The ruins were old, older than any man-made structure like this should exist here. Sam suspected the stones had been brought from the Old Country, carried here with bloodied hands and broken backs before carefully laid down and allowed to take root. In the light of the harvest moon, they stood pale like bones of some great beast; a row of jagged teeth, ready to tear them to pieces.
Ironically, it wasn’t so far from the truth.
“Here?” Dean asked, gesturing at the circle of smaller stones at the centre. It could have been remains of a well, or a fire pit, but of course it wasn’t anything of the sort. The hunger it quenched was for nothing so innocent as water or food.
“Yeah,” Sam answered. His voice sounded strange to his own ears, thin and tense, like wire about to snap. “There’s…” He glanced at the moon.

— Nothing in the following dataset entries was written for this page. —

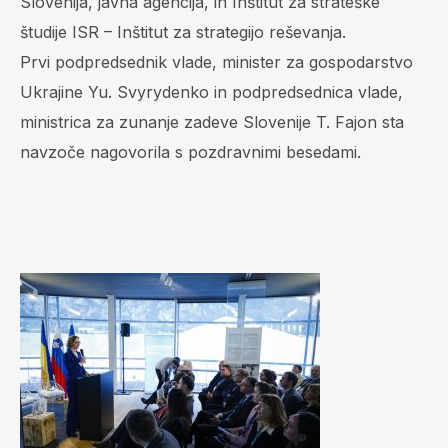
Slovenija, javna agencija, in Inštitut za strateške
študije ISR – Inštitut za strategijo reševanja.
Prvi podpredsednik vlade, minister za gospodarstvo
Ukrajine Yu. Svyrydenko in podpredsednica vlade,
ministrica za zunanje zadeve Slovenije T. Fajon sta
navzoče nagovorila s pozdravnimi besedami.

It stared back, heavy and swollen. “I’m sorry.” It was almost funny how inadequate that phrase was. Sam swallowed. “There’s not much time,” he finished, turning to look at his brother again.

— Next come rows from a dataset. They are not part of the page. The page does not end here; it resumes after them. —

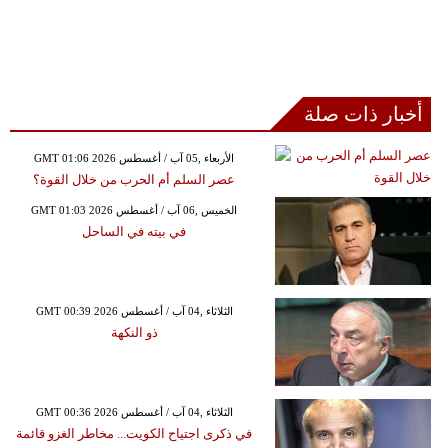
أخبار ذات صلة
GMT 01:06 2026 الأربعاء ,05 آب / أغسطس
عصر السلم أم الحرب من خلال القوة؟
GMT 01:03 2026 الخميس ,06 آب / أغسطس
في بيته في الساحل
GMT 00:39 2026 الثلاثاء ,04 آب / أغسطس
ذو النكهة
GMT 00:36 2026 الثلاثاء ,04 آب / أغسطس
في ذكرى اجتياح الكويت... مخاطر الغزو قائمة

“Okay. That’s… Okay.” Dean nodded to himself, once, twice, his fingers steady as they unbuttoned and tugged at clothing, finally wrapping around the hilt of a knife. “Here,” he said, offering it to Sam the same way he’d always given everything else, including himself: deliberate and unhesitating.

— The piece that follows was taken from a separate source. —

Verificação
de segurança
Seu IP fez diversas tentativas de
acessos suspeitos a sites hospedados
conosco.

“Take it, Sam,” Dean urged and there was that familiar older brother exasperation, that audible eye-roll of fondness, the one that said ‘it’s going to be okay’ and ‘trust me’ and ‘I’ve got you’.
Sam’s hand closed over Dean’s, their joined grip on the blade strong and unwavering as they stepped into the circle. Around them, the stones sighed with anticipation, the moonlight spilling over everything like blood from a fresh wound.